Now consider the case of the consumer who wants to store a collection of Modules instances and do multiple lazy independent calculations on them.  In order for the different calculations to be correct they need to ensure the collection of Module instances don’t change from operation to operation.  Hence they have to make a decision when storing the collection in the constructor

 class Container {
   IEnumerable<Module> m_modules;

   public Container(IEnumerable<Module> modules) { 
     // Do I trust my caller??? 
     m_modules = modules;
   }
}

The constructor can choose to do one of the following

  1. Create a private copy of the input collection that it doesn’t mutate
  2. Create no copy and hope that the caller never mutates the input collection

The first option is wasteful and the second is just a bug waiting to happen a year from now when someone decides to reuse a List<Module> for another purpose.  With immutable types the container has a much better third option: demand a collection that never changes

 class Container {
   ImmutableArray<Module> m_modules;

   public Container(ImmutableArray<Module> modules) { 
     // Trust no one 
     m_modules = modules;
   }
}

The callee has now forcefully stated to the caller exactly what type of data it expects.  It no longer has to make a wasteful copy or hope for good behavior.  True this may force the caller to create an immutable copy of the value it holds.  It’s also just as likely that the caller will be in a position to provide the collection without any copies.  If it takes the collection as input it can simply pass along the requirement in its parameter list.  Or if it is the original creator of the collection it can do so as an ImmutableArray<Module> from the start and avoid the extra copy altogether.  Over time, code bases which are assertive about using immutable collections will see a decrease in allocations because they will feel more comfortable with sharing data between independent components. 

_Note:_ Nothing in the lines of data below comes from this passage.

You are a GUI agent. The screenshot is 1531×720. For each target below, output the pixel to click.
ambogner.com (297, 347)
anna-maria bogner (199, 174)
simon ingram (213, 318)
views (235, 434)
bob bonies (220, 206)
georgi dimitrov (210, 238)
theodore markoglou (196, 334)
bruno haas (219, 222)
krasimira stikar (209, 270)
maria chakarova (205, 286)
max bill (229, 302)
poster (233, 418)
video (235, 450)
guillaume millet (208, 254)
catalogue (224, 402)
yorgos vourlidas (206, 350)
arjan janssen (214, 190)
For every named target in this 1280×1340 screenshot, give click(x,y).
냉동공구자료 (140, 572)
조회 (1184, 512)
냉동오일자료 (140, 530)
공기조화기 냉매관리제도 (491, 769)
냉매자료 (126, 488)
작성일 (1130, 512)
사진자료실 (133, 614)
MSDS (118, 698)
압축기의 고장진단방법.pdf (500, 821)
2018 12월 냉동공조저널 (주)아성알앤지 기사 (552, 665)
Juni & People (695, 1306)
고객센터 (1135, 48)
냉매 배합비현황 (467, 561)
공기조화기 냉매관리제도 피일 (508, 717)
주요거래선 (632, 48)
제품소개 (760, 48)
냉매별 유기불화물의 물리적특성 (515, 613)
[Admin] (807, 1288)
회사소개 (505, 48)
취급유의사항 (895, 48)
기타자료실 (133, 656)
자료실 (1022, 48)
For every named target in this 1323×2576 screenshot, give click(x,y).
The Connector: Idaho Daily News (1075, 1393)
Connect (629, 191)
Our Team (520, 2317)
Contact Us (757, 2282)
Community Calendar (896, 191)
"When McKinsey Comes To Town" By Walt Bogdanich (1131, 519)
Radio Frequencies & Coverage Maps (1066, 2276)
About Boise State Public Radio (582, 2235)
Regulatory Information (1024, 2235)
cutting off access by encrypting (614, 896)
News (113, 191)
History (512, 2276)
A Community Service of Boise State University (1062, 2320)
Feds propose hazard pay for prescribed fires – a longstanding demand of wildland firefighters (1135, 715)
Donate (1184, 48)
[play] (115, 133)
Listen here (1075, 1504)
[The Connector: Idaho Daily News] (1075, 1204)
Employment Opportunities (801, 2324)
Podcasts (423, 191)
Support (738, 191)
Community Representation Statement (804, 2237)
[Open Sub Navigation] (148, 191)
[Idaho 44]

This is just a small sample of cases where immutable collections are useful in day to day code.  The more you use them the more uses you will find for them.  At some point you may even find yourself asking the following question when writing up a type

Do I actually need to mutate this collection after I finish building it?

Generally speaking the answer to this is no.  And this is why you should be using immutable types. 

 

[1] If you dig deep into the implementation you’ll find it’s actually a fresh array of RuntimeModule[].  So even though they allocate a new array on every call you can’t safely write Module instances into it unless they happen to be instances of RuntimeModule.  So wasteful!

Comments

  • Anonymous
    July 01, 2013
    Nice article! Love the "// Evil laugh comment!"

  • Anonymous
    July 02, 2013
    I love the work but when will the CLR and the GC start tacking advantage of the fact that the developer is using immutable collections?

  • Anonymous
    July 03, 2013
    @David Someone from the CLR or BCL team would have to comment on that.  My guess though is they will not be taking advantage of this fact though.  The problem is that the collections are not truly 100% immutable.  It is still possible to mutate them by at least private reflection.  This is a very horrible thing to do but it can be done and the GC has to respond to the worst of possibilities.  My guess is there is little advantage that can be gained here

  • Anonymous
    July 07, 2013
    Love immutable collections, but can't find a place for them in games - performance :(.

  • Anonymous
    July 12, 2013
    Array should just have been an Array<T> without variance in the type system. That would have fitted naturally with ImmutableArray<T>.